My daughter played sports in high school: softball, basketball, track. The coaches kept her on for a while because of her athletic instinct and speed. She knew exactly where to throw the ball from the outfield and could get it to any position. Basketball was a shitshow but she liked short distances and jumping over things so track with its hurdles was the sport for her for a time. She could take second place without breaking a sweat. She never took first though. Maybe it was lonely there. One invitational meet I watched her from the stands as she lept over hurdle after hurdle, comfortable in second, not looking for the finish line but for me in the stands as she ran and jumped. The coaches didn’t know what to do with this graceful powerful girl who didn’t care about winning so she got passed from team to team.
♦◊♦
In Florida, after some weeks of successful stocking and dusting, she was told she’d been advanced to sales girl. As with running in first place, sales is not in her nature. If you ask her if the dress you are trying on looks good she’ll look you straight in the eye, no blinking, and confirm what you both already know. And so she moves from job to job.
She seemed to find a solid spot in liquor sales. Nobody selling at the state ABC store needs to smile or wish you a good day, they just need to look directly into your face and determine if you are the person on the ID. My daughter can see it and is willing to let the facts be what they are.
Two days ago her boyfriend damaged the dog again. It was his parting shot. It was his moving out. Did the dog, a rescue from the nearby shelter, look him too much in the face, see the facts of him? I don’t know, but on his way out he assaulted the dog again. This time breaking the bones in the dog’s face. We didn’t know what happened the first time. No one was there but the boyfriend. My daughter had been at work and when she came home she was confused by the blood and the meat and the story. So she had called. Gotten the dog to the vet. Nursed him back to health. And waited.

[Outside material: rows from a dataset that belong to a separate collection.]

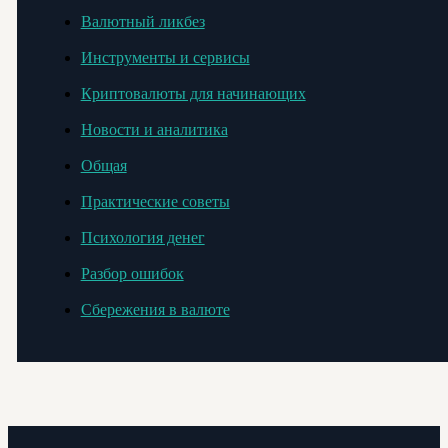
Валютный ликбез
Инструменты и сервисы
Криптовалюты для начинающих
Новости и аналитика
Общая
Практические советы
Психология денег
Разбор ошибок
Сбережения в валюте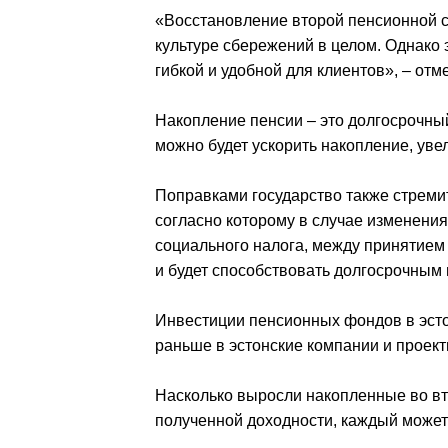
«Восстановление второй пенсионной с
культуре сбережений в целом. Однако 
гибкой и удобной для клиентов», – от
Накопление пенсии – это долгосрочны
можно будет ускорить накопление, уве
Поправками государство также стремит
согласно которому в случае изменения
социального налога, между принятием 
и будет способствовать долгосрочным
Инвестиции пенсионных фондов в эсто
раньше в эстонские компании и проект
Насколько выросли накопленные во вто
полученной доходности, каждый может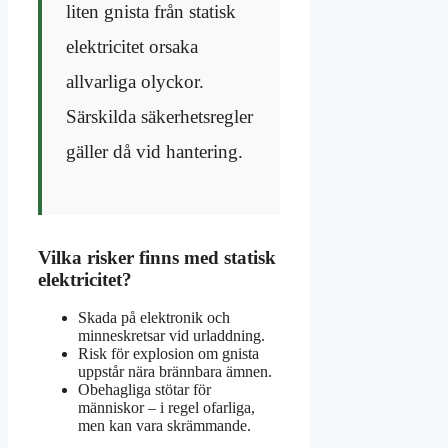
liten gnista från statisk
elektricitet orsaka
allvarliga olyckor.
Särskilda säkerhetsregler
gäller då vid hantering.
Vilka risker finns med statisk
elektricitet?
Skada på elektronik och
minneskretsar vid urladdning.
Risk för explosion om gnista
uppstår nära brännbara ämnen.
Obehagliga stötar för
människor – i regel ofarliga,
men kan vara skrämmande.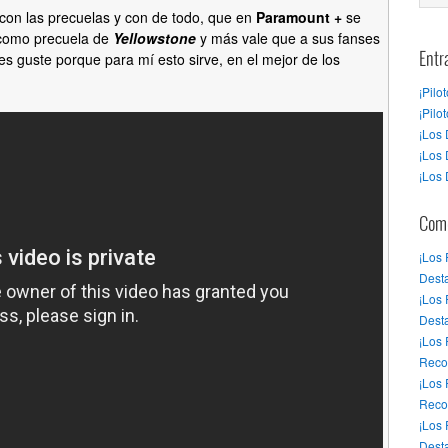
con las precuelas y con de todo, que en
Paramount +
se
como precuela de
Yellowstone
y más vale que a sus fanses
les guste porque para mí esto sirve, en el mejor de los
Entr
¡Pilo
¡Pilo
¡Los 
¡Los 
¡Los 
Come
¡Los
Desta
¡Los
Dest
¡Los
Reco
¡Los
Reco
¡Los
Desta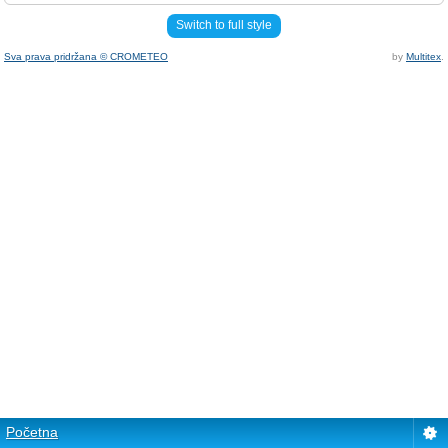
Switch to full style
Sva prava pridržana © CROMETEO
by
Multitex
.
Početna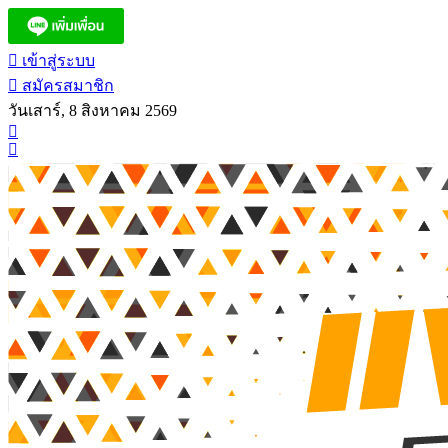
เข้าสู่ระบบ
สมัครสมาชิก
วันเสาร์, 8 สิงหาคม 2569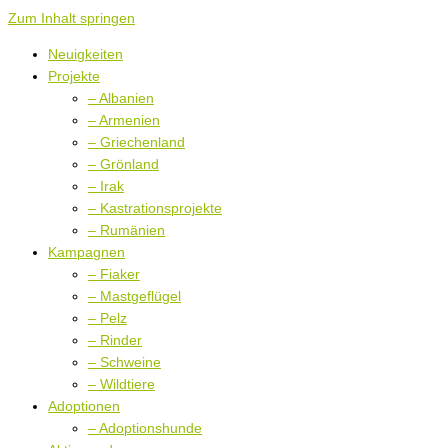
Zum Inhalt springen
Neuigkeiten
Projekte
– Albanien
– Armenien
– Griechenland
– Grönland
– Irak
– Kastrationsprojekte
– Rumänien
Kampagnen
– Fiaker
– Mastgeflügel
– Pelz
– Rinder
– Schweine
– Wildtiere
Adoptionen
– Adoptionshunde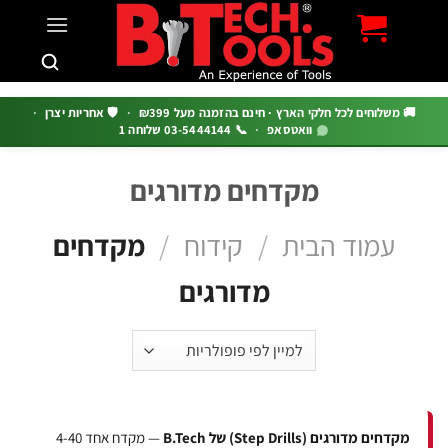
c
 משלוחים לכל חלקי הארץ · חינם בהזמנה מעל ₪399
·
🛡️ אחריות יצרן
·
וואטסאפ
·
📞 03-5444144 שלוחה 1
מקדחים מדורגים
עמוד הבית
/
קידוח
/
מקדחים
מדורגים
מקדחים מדורגים (Step Drills) של B.Tech
— מקדח אחד 4-40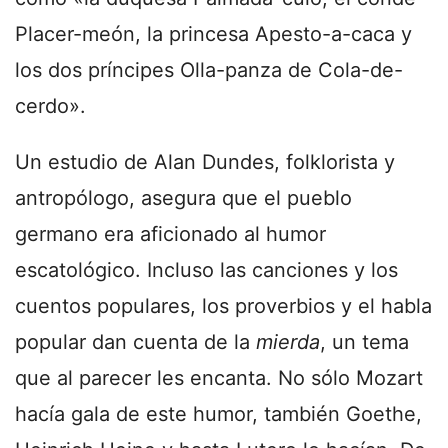
Placer-meón, la princesa Apesto-a-caca y
los dos príncipes Olla-panza de Cola-de-
cerdo».
Un estudio de Alan Dundes, folklorista y
antropólogo, asegura que el pueblo
germano era aficionado al humor
escatológico. Incluso las canciones y los
cuentos populares, los proverbios y el habla
popular dan cuenta de la
mierda
, un tema
que al parecer les encanta. No sólo Mozart
hacía gala de este humor, también Goethe,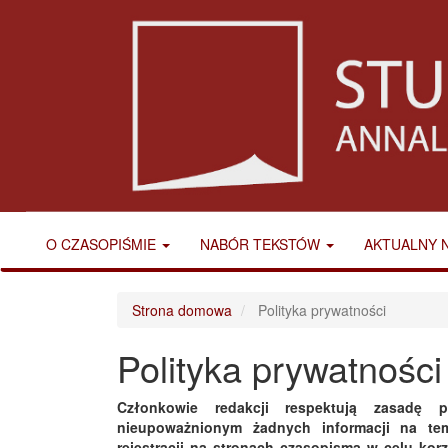
Main
Navigation
Main
Content
Sidebar
O CZASOPIŚMIE
NABÓR TEKSTÓW
AKTUALNY 
Strona domowa
Polityka prywatności
Polityka prywatności
Członkowie redakcji respektują zasadę 
nieupoważnionym żadnych informacji na te
rejestracji na stronach czasopisma w celu ko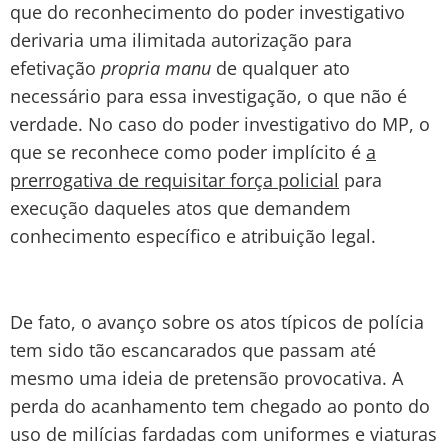
que do reconhecimento do poder investigativo
derivaria uma ilimitada autorização para
efetivação
propria manu
de qualquer ato
necessário para essa investigação, o que não é
verdade. No caso do poder investigativo do MP, o
que se reconhece como poder implícito é
a
prerrogativa de requisitar força policial
para
execução daqueles atos que demandem
conhecimento específico e atribuição legal.
De fato, o avanço sobre os atos típicos de polícia
tem sido tão escancarados que passam até
mesmo uma ideia de pretensão provocativa. A
perda do acanhamento tem chegado ao ponto do
uso de milícias fardadas com uniformes e viaturas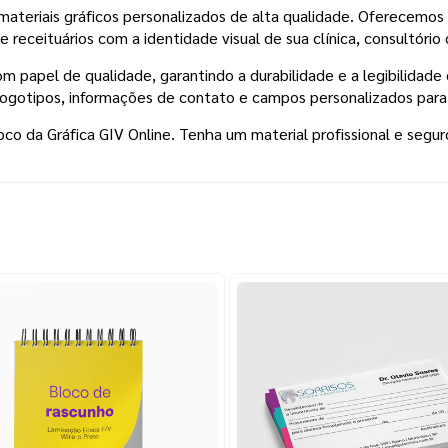
 materiais gráficos personalizados de alta qualidade. Oferecem
 receituários com a identidade visual de sua clínica, consultório
m papel de qualidade, garantindo a durabilidade e a legibilidade
logotipos, informações de contato e campos personalizados para 
co da Gráfica GIV Online. Tenha um material profissional e segur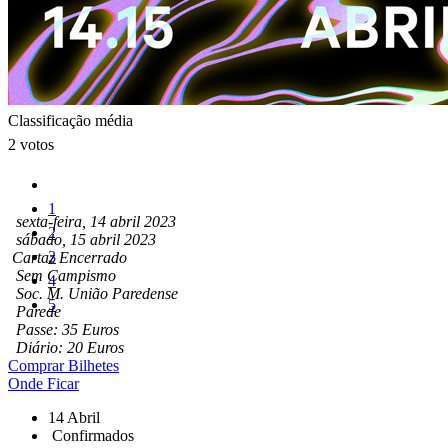
Classificação média
2 votos
1
sexta-feira, 14 abril 2023
2
sábado, 15 abril 2023
3
Cartaz Encerrado
Sem Campismo
4
Soc. M. União Paredense
5
Parede
Passe: 35 Euros
Diário: 20 Euros
Comprar Bilhetes
Onde Ficar
14 Abril
Confirmados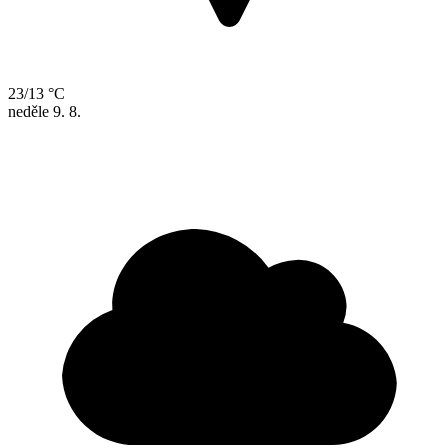
23/13 °C
neděle
9. 8.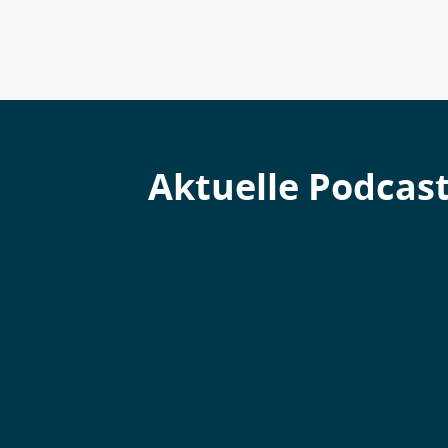
Aktuelle Podcas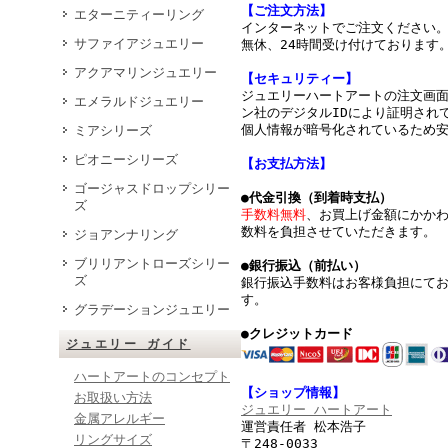
【ご注文方法】
エターニティーリング
インターネットでご注文ください
サファイアジュエリー
無休、24時間受け付けております
アクアマリンジュエリー
【セキュリティー】
ジュエリーハートアートの注文画
エメラルドジュエリー
ン社のデジタルIDにより証明されて
個人情報が暗号化されているため
ミアシリーズ
ピオニーシリーズ
【お支払方法】
ゴージャスドロップシリー
●代金引換（到着時支払）
ズ
手数料無料
、お買上げ金額にかか
数料を負担させていただきます。
ジョアンナリング
ブリリアントローズシリー
●銀行振込（前払い）
ズ
銀行振込手数料はお客様負担にて
す。
グラデーションジュエリー
●クレジットカード
ジュエリー ガイド
ハートアートのコンセプト
【ショップ情報】
お取扱い方法
ジュエリー ハートアート
金属アレルギー
運営責任者 松本浩子
リングサイズ
〒248-0033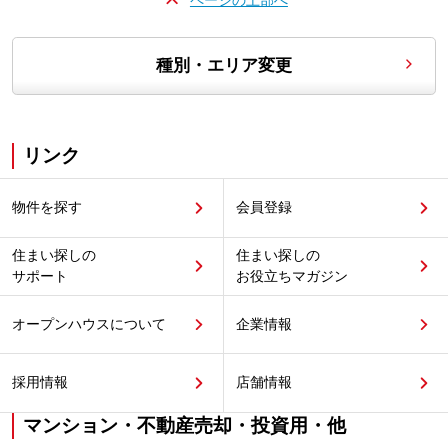
ページの上部へ
種別・エリア変更
リンク
物件を探す
会員登録
住まい探しの
住まい探しの
サポート
お役立ちマガジン
オープンハウスについて
企業情報
採用情報
店舗情報
マンション・不動産売却・投資用・他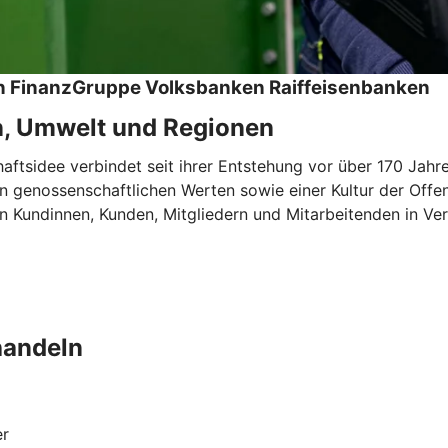
hen FinanzGruppe Volksbanken Raiffeisenbanken
n, Umwelt und Regionen
tsidee verbindet seit ihrer Entstehung vor über 170 Jahren
 genossenschaftlichen Werten sowie einer Kultur der Offen
 Kundinnen, Kunden, Mitgliedern und Mitarbeitenden in Ver
handeln
er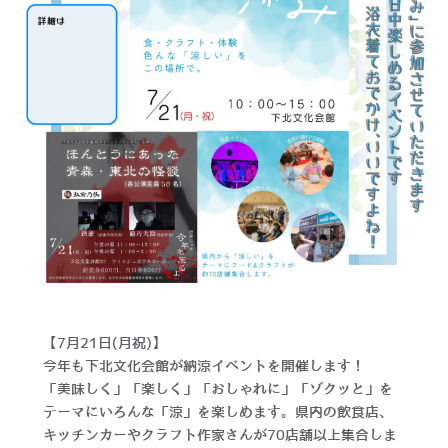
【7月21日(月祝)】
今年も下北文化会館が納涼イベントを開催します！
「美味しく」「楽しく」「おしゃれに」「ゾクッと」を
テーマにいろんな「涼」を楽しめます。県内の飲食店、
キッチンカーやクラフト作家さんが70店舗以上集合しま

The dog was fixed that first time. But not this time. This time when she got home from work she found the boyfriend’s things mostly gone and blood. The dog was stumbling. The cat was hiding. She called me. She called the sheriff. She called the animal hospital. After getting the dog and cat to the hospital, after talking to the sheriff and getting a restraining order, she called work to put in for a transfer but they fired her instead. Something about her being too difficult on the schedule. The dog was fixed the first time. But not this time. This time he’s dead. His body will be autopsied today to support the charges against the ex-boyfriend. My daughter is already looking for a new job, a new apartment. She doesn’t want to leave Florida. She still wants the warmth that might be there for her, that she didn’t have in Chicago, that she didn’t have in high school.
♦◊♦
By the time she was a senior in high school the bully’s had given up. She could have outrun all of them but that is not her way. She’d met their threats with a stone face and they’d finally left her alone. When it came time for senior superlatives she was nominated Most Likely To Be A Superhero. I don’t remember who actually won that title. I don’t care. And neither does she.